Stefan Klein has an editorial, Time Out of Mind, in today’s New York Times, where he writes “the quest to spend time the way we do money is doomed to failure, because the time we experience bears little relation to time as read on a clock. The brain creates its own time, and it is this inner time, not clock time, that guides our actions.”
He elaborates on this argument as follows:
Inner time is linked to activity. When we do nothing, and nothing happens around us, we’re unable to track time… To measure time, the brain uses circuits that are designed to monitor physical movement. Neuroscientists have observed this phenomenon using computer-assisted functional magnetic resonance imaging tomography. When subjects are asked to indicate the time it takes to view a series of pictures, heightened activity is measured in the centers that control muscular movement, primarily the cerebellum, the basal ganglia and the supplementary motor area. That explains why inner time can run faster or slower depending upon how we move our bodies — as any Tai Chi master knows.Time seems to expand when our senses are aroused. Peter Tse, a neuropsychologist at Dartmouth, demonstrated this in an experiment in which subjects were shown a sequence of flashing dots on a computer screen. The dots were timed to occur once a second, with five black dots in a row followed by one moving, colored one. Because the colored dot appeared so infrequently, it grabbed subjects’ attention and they perceived it as lasting twice as long as the others did.

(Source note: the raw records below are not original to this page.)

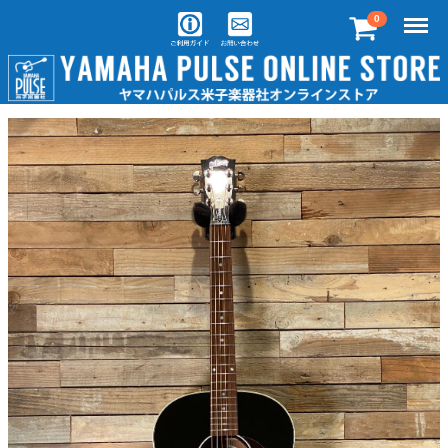
Menu
0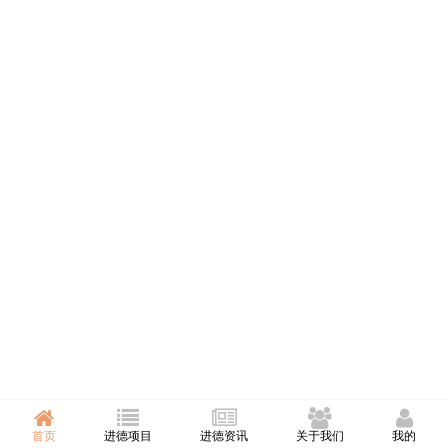
首页
进德项目
进德资讯
关于我们
我的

Klein then links this argument to stress: “Believing time is money to lose, we perceive our shortage of time as stressful. Thus, our fight-or-flight instinct is engaged, and the regions of the brain we use to calmly and sensibly plan our time get switched off. We become fidgety, erratic and rash… Tasks take longer. We make mistakes — which take still more time to iron out. Who among us has not been locked out of an apartment or lost a wallet when in a great hurry? The perceived lack of time becomes real: We are not stressed because we have no time, but rather, we have no time because we are stressed.”

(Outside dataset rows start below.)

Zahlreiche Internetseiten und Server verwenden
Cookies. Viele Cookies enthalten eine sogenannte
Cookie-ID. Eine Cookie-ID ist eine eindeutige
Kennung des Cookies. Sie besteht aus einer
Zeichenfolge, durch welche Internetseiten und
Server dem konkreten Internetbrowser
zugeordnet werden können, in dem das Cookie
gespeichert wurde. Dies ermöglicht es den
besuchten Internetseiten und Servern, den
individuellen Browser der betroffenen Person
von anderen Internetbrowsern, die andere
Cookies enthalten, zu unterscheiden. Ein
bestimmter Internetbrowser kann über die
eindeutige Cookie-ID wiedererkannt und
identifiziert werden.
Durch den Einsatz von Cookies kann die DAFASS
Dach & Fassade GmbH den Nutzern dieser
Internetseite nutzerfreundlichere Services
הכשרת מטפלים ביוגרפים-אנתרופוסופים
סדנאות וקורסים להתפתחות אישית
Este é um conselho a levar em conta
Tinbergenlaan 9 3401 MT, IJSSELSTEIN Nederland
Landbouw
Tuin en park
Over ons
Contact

His conclusion? “The remedy is to liberate ourselves from Franklin’s equation. Time is not money but ‘the element in which we exist,’ as Joyce Carol Oates put it more than two decades ago (in a relatively leisurely era). ‘We are either borne along by it or drowned in it’.”

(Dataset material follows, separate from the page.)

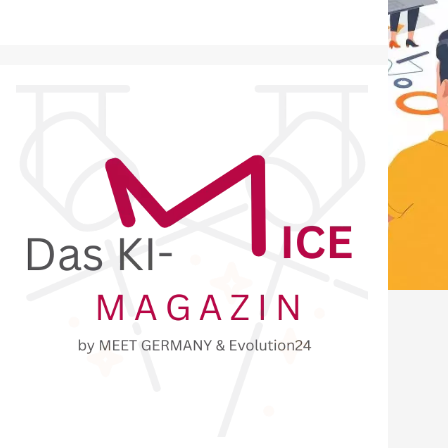
er MICE-Branche
auptthemas
lanung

By coincidence, Kevin Birth, professor of anthropology at Queens College-CUNY, wrote us about our blog recently, highlighting his own work on time, anthropology and biology. Birth has a recent article, “Time and the Biological Consequences of Globalization (full pdf).” Given that we live on a “rotating globe where each locale has its own cycles of day and night,” our present globalized economic system produces some severe contradictions that people struggle with in everyday life: “temporal conflicts between locations on the globe, desynchronization of biological cycles, and lack of correspondence between those cycles and social life.”